The 2017 KDIGO Chronic Kidney Disease–Mineral and Bone Disorder (CKD-MBD) guideline update has implications for diagnosis, evaluation, prevention, and treatment of secondary CKD-MBD in children and adults. The full guideline has been published as a supplement to Kidney International; an Executive Summary appears in the July issue of Kidney International.
Updating the previous guideline published in 2009, the revision reflects new research related to management of CKD-MBD. In a key change, it recommends against routine use of calcitriol or vitamin D analogs for treatment of abnormal parathyroid hormone (PTH) levels.
That change reflects a continued lack of data on the optimal PTH level for patients with CKD G3a to G5. Meanwhile, the 2017 Update Working Group believes that modest rises in PTH may be an “appropriate adaptive response” to decreased kidney function.
“Randomized controlled trials have not really shown a benefit and perhaps harm because of hypercalcemia,” said Michael J. Germain, MD, Professor of Medicine, Tufts University School of Medicine and Nephrologist/Partner, Western New England Renal & Transplant Associates, PC, Springfield, Mass. Calcitriol and vitamin D analogs “do a good job in terms of suppressing PTH, but they haven’t shown a benefit in terms of other outcomes, [including] cardiovascular outcomes.”
The update suggests that calcitriol and vitamin D analogs “not be routinely used” in adults with CKD G3a-G5 not on dialysis. Although there was no “uniform consensus” regarding this recommendation, it reflects a lack of data showing benefits of these older drugs on patient-level outcomes.
The revised guideline mentions a potential new alternative for secondary hyperparathyroidism. Extended-release (ER) calcifediol (Rayaldee) was recently approved for use in adults with stage 3 or 4 CKD and serum total 25-hydroxyvitamin D less than 30 ng/mL. Approval was based on trials showing that ER calcifediol reduced intact PTH while increasing 25D. Effects on calcium and phosphorus were similar to placebo.

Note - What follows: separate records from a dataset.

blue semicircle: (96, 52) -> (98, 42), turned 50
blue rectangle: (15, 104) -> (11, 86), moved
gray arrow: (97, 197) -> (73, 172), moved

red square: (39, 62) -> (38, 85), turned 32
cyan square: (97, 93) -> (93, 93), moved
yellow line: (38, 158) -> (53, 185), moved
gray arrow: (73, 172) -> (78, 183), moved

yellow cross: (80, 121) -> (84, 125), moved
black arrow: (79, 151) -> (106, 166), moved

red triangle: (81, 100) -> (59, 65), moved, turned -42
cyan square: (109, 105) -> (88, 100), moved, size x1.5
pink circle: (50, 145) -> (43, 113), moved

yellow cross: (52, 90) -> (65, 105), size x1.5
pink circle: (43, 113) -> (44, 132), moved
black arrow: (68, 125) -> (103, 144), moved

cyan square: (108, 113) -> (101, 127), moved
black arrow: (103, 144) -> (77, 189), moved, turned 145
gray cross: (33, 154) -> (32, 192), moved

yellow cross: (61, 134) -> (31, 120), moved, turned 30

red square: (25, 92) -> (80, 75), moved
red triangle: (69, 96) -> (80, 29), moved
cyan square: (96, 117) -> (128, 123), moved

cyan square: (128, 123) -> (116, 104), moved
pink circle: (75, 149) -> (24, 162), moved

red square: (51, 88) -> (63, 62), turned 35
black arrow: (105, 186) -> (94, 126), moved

“This is a medication that can be used in predialysis patients,” said Dr. Germain. “It has the advantage, as opposed to the activated vitamin Ds, of doing a good job in replacing nutritional 25D in the body and normalizing the blood level. By its mechanism of action, it does prevent catabolic pathways from breaking down vitamin D.” The data on ER calcifediol were published after the KDIGO evidence review, and do not include patient-level outcomes.

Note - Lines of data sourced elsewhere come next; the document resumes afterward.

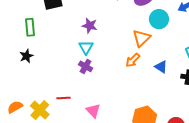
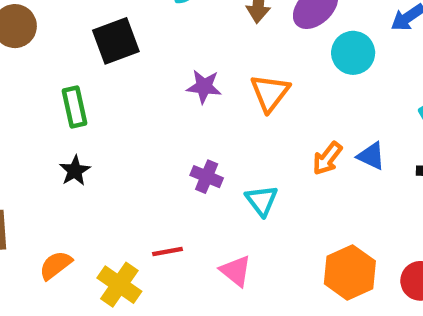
orange triangle: (142, 38) -> (270, 93), moved
cyan triangle: (86, 47) -> (262, 200), moved
orange arrow: (133, 60) -> (327, 158), moved
orange semicircle: (15, 107) -> (56, 265), moved

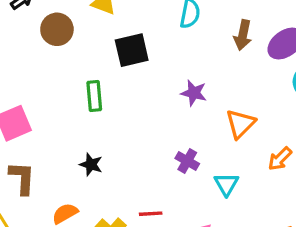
orange triangle: (270, 93) -> (240, 124), moved
black star: (75, 171) -> (91, 164), moved, turned -30

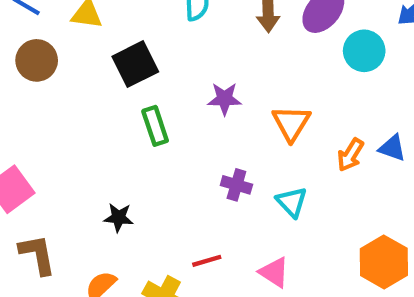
green rectangle: (94, 96) -> (155, 126), moved

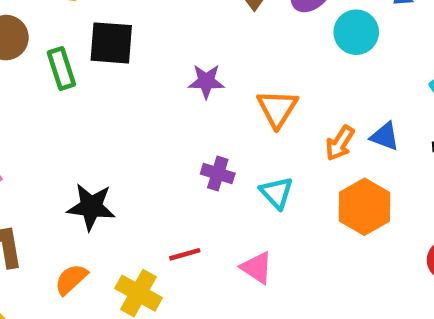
black square: (135, 64) -> (111, 43), turned 30
green rectangle: (155, 126) -> (61, 68), moved
black star: (119, 218) -> (91, 207), size x1.5
orange hexagon: (384, 262) -> (365, 207), moved

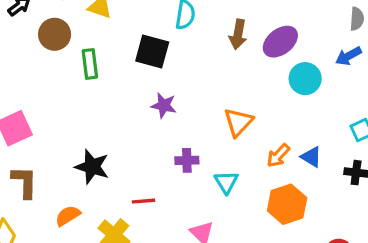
black square: (111, 43) -> (152, 51), moved
purple star: (206, 81) -> (164, 105), moved
purple cross: (218, 174) -> (187, 160), turned -30
red line: (185, 254) -> (144, 201), moved

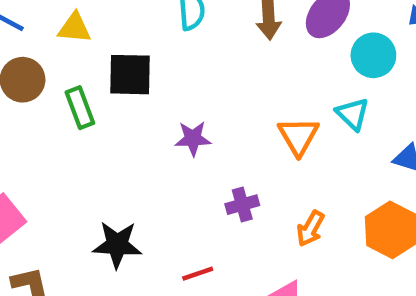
black square: (152, 51) -> (130, 75), moved
orange arrow: (278, 156) -> (310, 229), moved
cyan triangle: (226, 182) -> (353, 114), moved

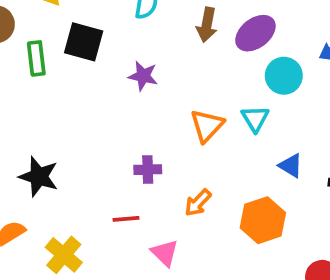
purple star: (193, 139) -> (143, 76), moved
red line: (198, 274) -> (126, 219), moved

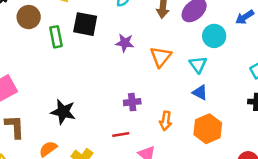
orange triangle: (207, 126) -> (161, 57), moved
blue triangle: (291, 166) -> (200, 92), moved
orange arrow: (198, 203) -> (166, 121), turned -30

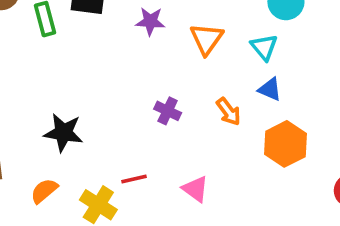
purple cross: (132, 102) -> (168, 111), turned 35
orange arrow: (166, 121) -> (229, 112), moved, turned -42
red line: (121, 134) -> (134, 179), moved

Extended-release calcifediol is not indicated for dialysis patients. OPKO, manufacturer of Rayaldee, states that it “plans to start a Phase 2 trial in dialysis in partnership with Vifor by the end of the year.”
Dr. Germain notes that calcimimetics are “a reasonably good treatment” for the more severe hyperparathyroidism seen in dialysis patients. He points out that the intravenous calcimimetic etelcalcetide (Parsabiv) was approved for use in dialysis patients earlier this year.
An updated recommendation states that it’s “reasonable” to reserve calcitriol and vitamin D analogs for patients with CKD G4-G5 with severe progressive hyperparathyroidism. In children, these drugs “may be considered” to maintain serum calcium in the normal range for age.
KDIGO 2017 Clinical Practice Guideline Update for the Diagnosis, Evaluation, Prevention, and Treatment of Chronic Kidney Disease–Mineral and Bone Disorder (CKD-MBD). Kidney Int Suppl. 2017; 7:1–59.
Ketteler M, et al.: Executive summary of the 2017 KDIGO Chronic Kidney Disease–Mineral and Bone Disorder (CKD-MBD) Guideline Update: what’s changed and why it matters. Kidney Int. 2017; 92:26–36.
Sprague SM, et al.: Use of extended-release calcifediol to treat secondary hyperparathyroidism in stages 3 and 4 chronic kidney disease. Am J Nephrol. 2016; 44:316–325.